Rule 3: White walls never go out of fashion

While an all-white interior can look chic and fresh, designer Kate Challis says it isn’t always an easy scheme to execute.

“White requires real finesse, styling and layering to look great,” she says. “Very few people know how to make white work. Usually, it just ends up looking bland and devoid of personality.”

Combine your favourite vibrant hues or pluck a colour from an element in the space, such as patterned upholstery, artwork or floor rug.

“I was recently in Mexico where the houses are painted in bold colours as they believe that colour breathes life into their town,” she says. “Be inspired by wallpaper, patterned tiles, colourful natural stone and bold colours, and do what makes you happy.”

Blue and green should never be seen?

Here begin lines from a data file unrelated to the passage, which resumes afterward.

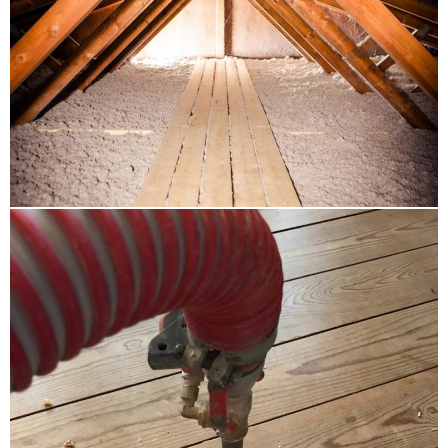
Osterrönfeld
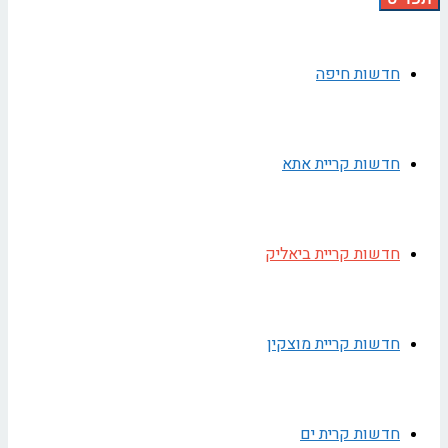
חדשות חיפה
חדשות קריית אתא
חדשות קריית ביאליק
חדשות קריית מוצקין
חדשות קרית ים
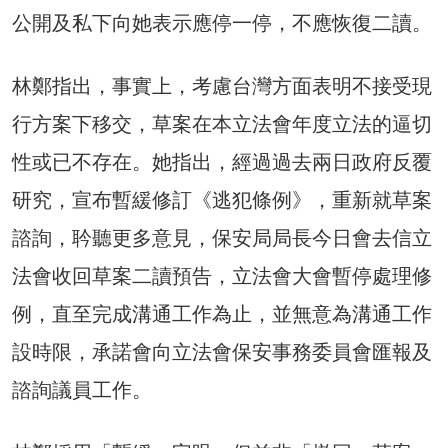
公開及私下向她表示應停一停，不應恢復二讀。
林鄭指出，事實上，考慮台灣方面表明不接受現
行方案下移交，草案在本立法會年度立法的逼切
性或已不存在。她指出，經過過去兩日政府反覆
研究，宣布暫緩修訂《逃犯條例》，重新就草案
諮詢，耹聽更多意見，保安局局長今日會去信立
法會收回草案二讀預告，立法會大會暫停處理修
例，直至完成溝通工作為止，並無意為溝通工作
設時限，承諾會向立法會保安事務委員會匯報及
諮詢議員工作。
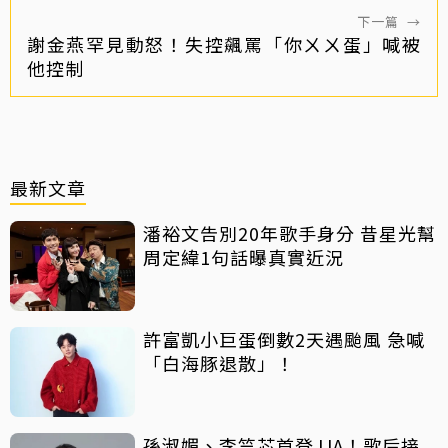
下一篇
→
謝金燕罕見動怒！失控飆罵「你ㄨㄨ蛋」喊被
他控制
最新文章
潘裕文告別20年歌手身分 昔星光幫
周定緯1句話曝真實近況
許富凱小巨蛋倒數2天遇颱風 急喊
「白海豚退散」！
孫淑媚、李竺芯首登JJA！歌后接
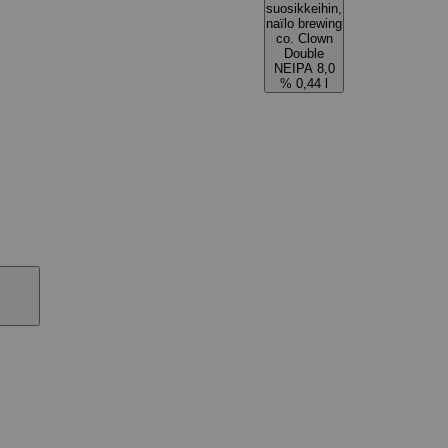
suosikkeihin,
naïlo brewing
co. Clown
Double
NEIPA 8,0
% 0,44 l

Not so for designer Nickolas Gurtler. Photo: Timothy Kaye

Rule 4: Blue and green should never be seen

“I think this is just a silly saying!” says designer Nickolas Gurtler. “Colour should be combined and experimented with, and blue and green naturally pair beautifully and can be calming or energising depending on their application.”

Look for soothing blue-green hues like teal, turquoise and aquamarine, take inspiration from nature and add a neutral tone for flair.

Stainless steel, glass and walnut timber mixed with blues and greens makes for a sophisticated space,” Gurtler says. “Just don’t confuse the undertones – being a secondary colour, greens, in particular, have a wide variety of undertones, so combining brown or yellow-toned greens with blues can be tricky.”

Designer Shona McElroy of SMAC Studio created a moody lounge area by painting the ceiling in a dark hue. Photo: Dave Wheeler
Rule 5: Ceilings should always be white

White ceilings are popular for creating the illusion of depth, for light, and for ease of maintenance.

“Painting your ceiling white depends on the mood you want to create, but I’m a big fan of making small spaces moody, and painting the ceiling a colour keeps it cosy,” says SMAC Studio designer Shona McElroy.

Considered the fifth wall of a space, a ceiling’s colour is more critical to the room’s overall feel than you might think. Try colour-blocking with a light and dark version of the same hue, or for an all-enveloping feel, match coloured walls with the ceiling. Or, take a leaf from McElroy’s style book and paint it black, which can feel dramatic and make the space feel larger.